Sure enough, in Nashville, Judge Roy Moore warned, among other things, of “a U.N. guard stationed in every house.” On the conference floor, it was taken for granted that Obama was seeking to destroy America’s place in the world and sell Israel out to the Arabs for some undefined nefarious purpose…
A software engineer from Clearwater, Fla., told me that Washington, D.C., liberals had engineered the financial crash so they could destroy the value of the U.S. dollar, pay off America’s debts with worthless paper, and then create a new currency called the Amero that would be used in a newly created “North American Currency Union” with Canada and Mexico. I rolled my eyes at this one-off kook. But then, hours later, the conference organizers showed a movie to the meeting hall, Generation Zero, whose thesis was only slightly less bizarre: that the financial meltdown was the handiwork of superannuated flower children seeking to destroy capitalism.
And then, of course, there is the double-whopper of all anti-Obama conspiracy theories, the “birther” claim that America’s president might actually be an illegal alien who’s constitutionally ineligible to occupy the White House. This point was made by birther extraordinaire and Christian warrior Joseph Farah, who told the crowd the circumstances of Obama’s birth were more mysterious than those of Jesus Christ…

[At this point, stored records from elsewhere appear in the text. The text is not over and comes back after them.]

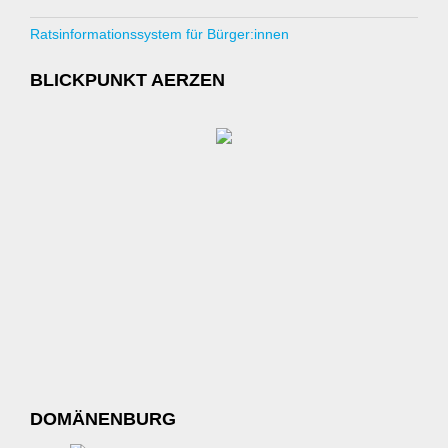
Ratsinformationssystem für Bürger:innen
BLICKPUNKT AERZEN
DOMÄNENBURG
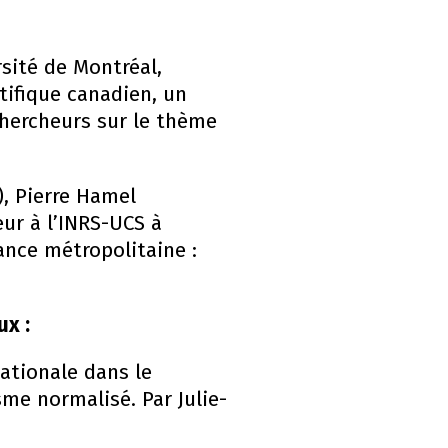
sité de Montréal,
ntifique canadien, un
 chercheurs sur le thème
), Pierre Hamel
eur à l’INRS-UCS à
ance métropolitaine :
ux :
nationale dans le
sme normalisé. Par Julie-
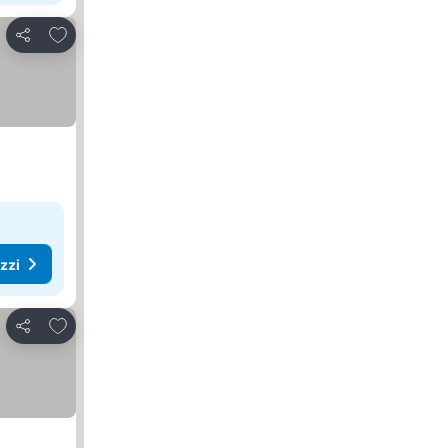
Aggiungi ai preferiti
Condividi
ezzi
Aggiungi ai preferiti
Condividi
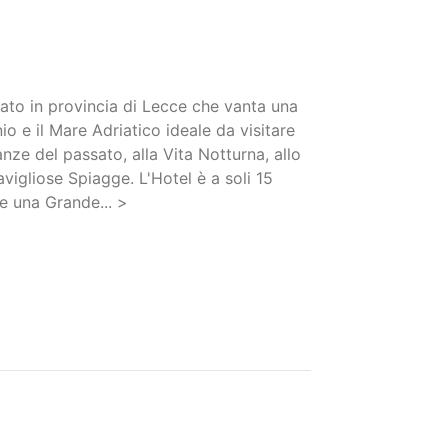
uato in provincia di Lecce che vanta una
io e il Mare Adriatico ideale da visitare
ianze del passato, alla Vita Notturna, allo
avigliose Spiagge. L'Hotel è a soli 15
re una Grande... >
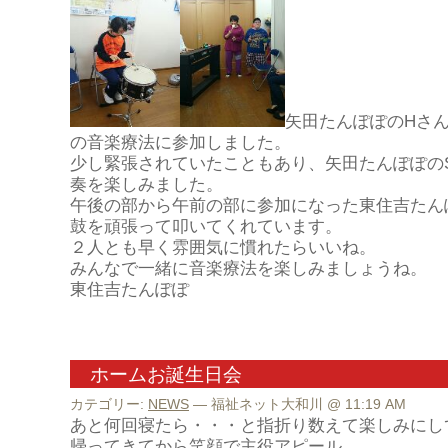
矢田たんぽぽのHさ
の音楽療法に参加しました。
少し緊張されていたこともあり、矢田たんぽぽの
奏を楽しみました。
午後の部から午前の部に参加になった東住吉たん
鼓を頑張って叩いてくれています。
２人とも早く雰囲気に慣れたらいいね。
みんなで一緒に音楽療法を楽しみましょうね。
東住吉たんぽぽ
ホームお誕生日会
カテゴリー:
NEWS
— 福祉ネット大和川 @ 11:19 AM
あと何回寝たら・・・と指折り数えて楽しみにし
帰ってきてから笑顔で主役アピール。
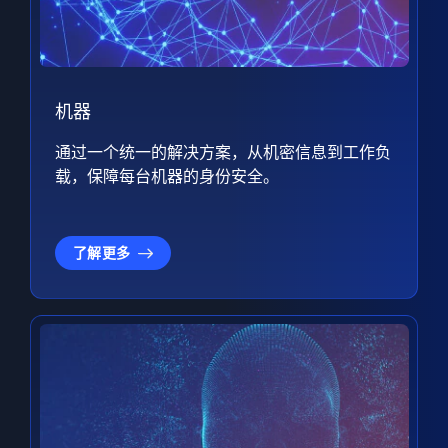
机器
通过一个统一的解决方案，从机密信息到工作负
载，保障每台机器的身份安全。
了解更多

Having watched some of the tea party doings on C-SPAN and elsewhere, I commend Kay for his candor. But I think he only scratched the surface of the lunacy represented at the confab. However, Kay’s conclusion hits the bulls-eye:

Perhaps the most distressing part of all is that few media observers bothered to catalog these bizarre, conspiracist outbursts, and instead fixated on Sarah Palin’s Saturday night keynote address. It is as if, in the current overheated political atmosphere, we all simply have come to expect that radicalized conservatives will behave like unhinged paranoiacs when they collect in the same room…That doesn’t say much for the state of the right in America. The tea partiers’ tricornered hat is supposed to be a symbol of patriotism and constitutional first principles. But when you take a closer look, all you find is a helmet made of tin foil.

The teasers for ‘Alice in Wonderland’ suggest Tim Burton may have inadvertantly provided an excellent cinematic analog for the tea party movement, sort of like ‘Invasion of the Body Snatchers’ and McCarthyism during an earlier era. As the Mad Hatter (Johnny Depp) says in the ‘Wonderland’ teaser trailer “Some say to survive it you need to be as mad as a hatter, which luckily…I am.”